--- Task material Enclosed Below ---

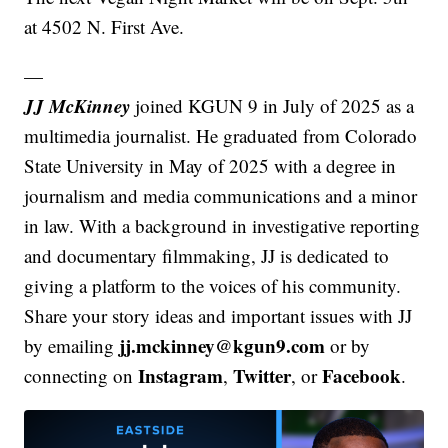
at 4502 N. First Ave.
—
JJ McKinney
joined KGUN 9 in July of 2025 as a
multimedia journalist. He graduated from Colorado
State University in May of 2025 with a degree in
journalism and media communications and a minor
in law. With a background in investigative reporting
and documentary filmmaking, JJ is dedicated to
giving a platform to the voices of his community.
Share your story ideas and important issues with JJ
jj.mckinney@kgun9.com
by emailing
or by
Instagram
Twitter
Facebook
connecting on
,
, or
.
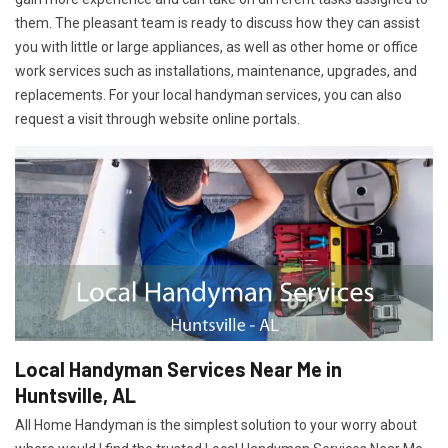
them. The pleasant team is ready to discuss how they can assist
you with little or large appliances, as well as other home or office
work services such as installations, maintenance, upgrades, and
replacements. For your local handyman services, you can also
request a visit through website online portals.
Local Handyman Services Near Me in
Huntsville, AL
All Home Handyman is the simplest solution to your worry about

--- End of Enclosed Task material ---

Problem statement: Every line from the one with "and documentary filmmaking, JJ" through the one with "them. The pleasant" is to be reproduced exactly as written above, and the pictures are to be dropped.

Output below:
and documentary filmmaking, JJ is dedicated to
giving a platform to the voices of his community.
Share your story ideas and important issues with JJ
jj.mckinney@kgun9.com
by emailing
or by
Instagram
Twitter
Facebook
connecting on
,
, or
.
them. The pleasant team is ready to discuss how they can assist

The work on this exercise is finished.